■ What to produce
Below are the records; give the number of their lines that contain the word "Blätter" and nothing more.

■ Input data

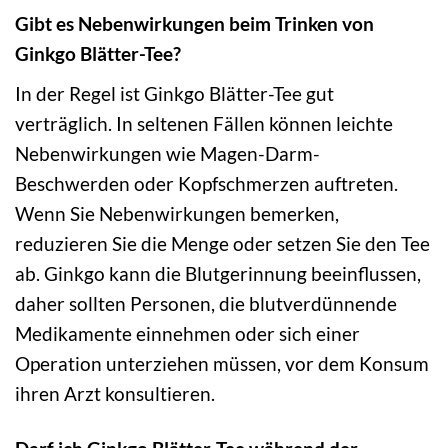
Gibt es Nebenwirkungen beim Trinken von
Ginkgo Blätter-Tee?
In der Regel ist Ginkgo Blätter-Tee gut
verträglich. In seltenen Fällen können leichte
Nebenwirkungen wie Magen-Darm-
Beschwerden oder Kopfschmerzen auftreten.
Wenn Sie Nebenwirkungen bemerken,
reduzieren Sie die Menge oder setzen Sie den Tee
ab. Ginkgo kann die Blutgerinnung beeinflussen,
daher sollten Personen, die blutverdünnende
Medikamente einnehmen oder sich einer
Operation unterziehen müssen, vor dem Konsum
ihren Arzt konsultieren.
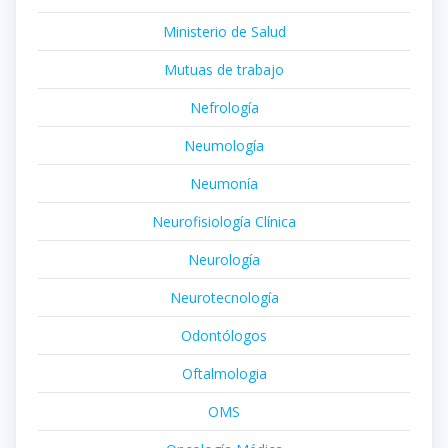
Ministerio de Salud
Mutuas de trabajo
Nefrología
Neumología
Neumonía
Neurofisiología Clínica
Neurología
Neurotecnología
Odontólogos
Oftalmologia
OMS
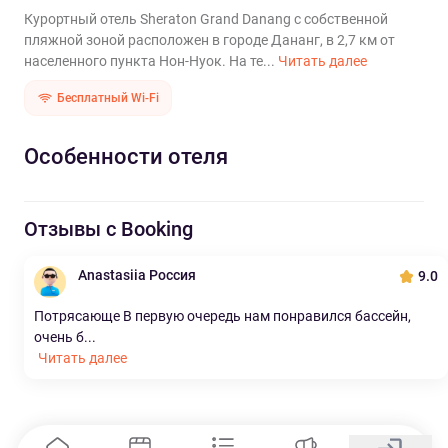
Курортный отель Sheraton Grand Danang с собственной
пляжной зоной расположен в городе Дананг, в 2,7 км от
населенного пункта Нон-Нуок. На те...
Читать далее
Бесплатный Wi-Fi
Особенности отеля
Отзывы с Booking
Anastasiia Россия
9.0
Потрясающе В первую очередь нам понравился бассейн,
очень б...
Читать далее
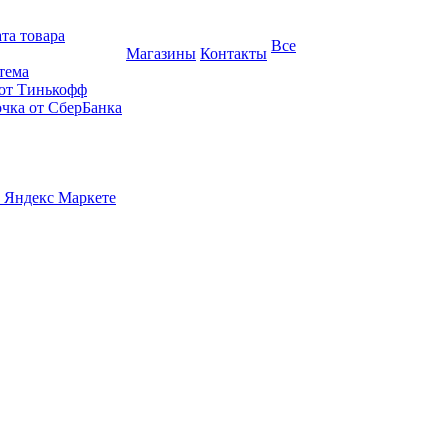
та товара
Все
Магазины
Контакты
тема
 от Тинькофф
очка от СберБанка
 Яндекс Маркете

■ Reply
2